Hands-on Exercise 4d - Funnel Plots for Fair Comparisons

Author

Goh Si Hui

Published

February 1, 2024

Modified

February 2, 2024

1 About this Exercise

In this exercise, we will learn how to plot the following:

  • funnel plots using funnelPlotR package,

  • static funnel plot using ggplot2 package, and

  • interactive funnel plot using both plotly R and ggplot2 packages.

2 What is Funnel Plot?

Funnel plot is a specially designed data visualisation for conducting unbiased comparison between outlets, stores or business entities.

The term ‘funnel plot’ refers to the fact that the precision of the estimated intervention effect increases with the size of the study. Small study effect estimates will typically scatter more widely at the bottom of the graph, with the spread narrowing among larger studies as they are more precise and closer to the true effect.

More details here.

3 Getting Started

Before we start, let us ensure that the required R packages have been installed and import the relevant data for this hands-on exercise.

3.1 Installing and Loading the Packages

For this exercise, other than tidyverse, we will use the following packages:

  • readr for importing csv into R.

  • FunnelPlotR for creating funnel plot.

  • ggplot2 for creating funnel plot manually.

  • knitr for building static html table.

  • plotly for creating interactive funnel plot.

pacman::p_load(tidyverse, FunnelPlotR, plotly, knitr)

3.2 Importing Data

In this exercise, COVID-19_DKI_Jakarta will be used. The data was downloaded from Open Data Covid-19 Provinsi DKI Jakarta portal

We will use this data to compare the cumulative COVID-19 cases and deaths by sub-districts as at 31 Jul 2021, DKI Jakarta.

The following code chunk imports the data into R and save it as a tibble dataframe object called covid19.
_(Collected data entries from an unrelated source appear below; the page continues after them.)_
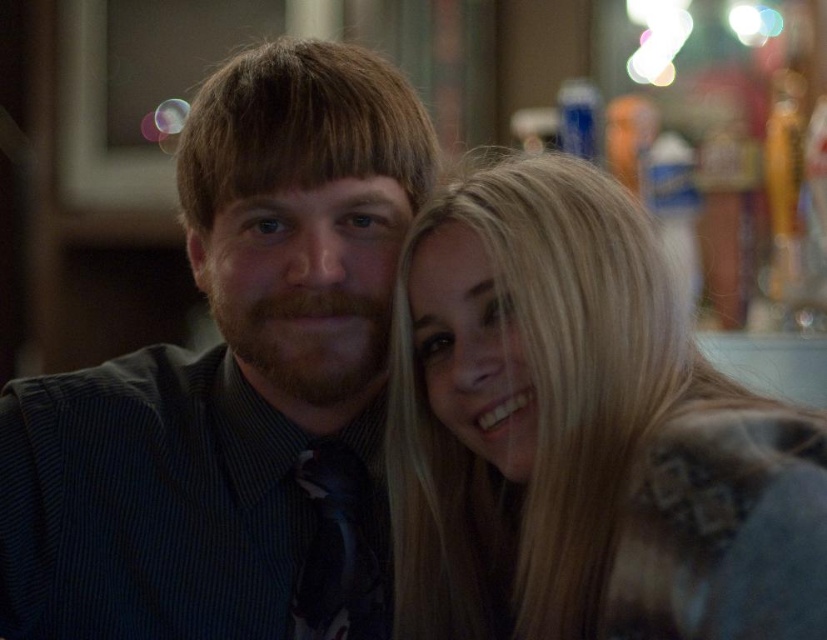 You are a photographer adjusting your camera settings. The matte black shirt at center is positioned at coordinates point 0.602, 0.284. To ensure proper focus, you need to know if this point is within the camera frame. The camera frame has a width of 1.0 and height of 1.0, with the origin at the bottom left corner. Is the point within the frame?

The point (233,385) falls within the camera frame since both coordinates are between 0 and 1.0, so yes, the matte black shirt at center is within the frame.

You are a photographer adjusting the lighting in this scene. You need to ensure that both the blonde hair at upper right and the matte black tie at center are equally visible. Considering their positions, which object is closer to the light source?

The blonde hair at upper right is positioned on the right side of matte black tie at center, so it is farther from the light source. To balance visibility, adjust the lighting to illuminate the matte black tie at center more directly while ensuring the blonde hair at upper right receives sufficient indirect light.

You are a photographer trying to capture a clear shot of both the matte black shirt at center and the matte black tie at center. Since you want to ensure both are fully visible in the frame, which object should you adjust your focus on first to account for their sizes?

The matte black shirt at center is wider than the matte black tie at center, so you should focus on the matte black shirt at center first to ensure its entire width fits in the frame before adjusting for the smaller matte black tie at center.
covid19 <- read_csv("data/COVID-19_DKI_Jakarta.csv") %>%
  mutate_if(is.character, as.factor)

4 Using FunnelPlotR

4.1 About FunnelPlotR

FunnelPlotR package uses ggplot to generate funnel plots. It requires a numerator (events of interest), denominator (population to be considered) and group. The key arguments selected for customisation are:

  • limit: plot limits (95 or 99).

  • label_outliers: to label outliers (true or false).

  • Poisson_limits: to add Poisson limits to the plot.

  • OD_adjust: to add overdispersed limits to the plot.

  • xrange and yrange: to specify the range to display for axes, acts like a zoom function.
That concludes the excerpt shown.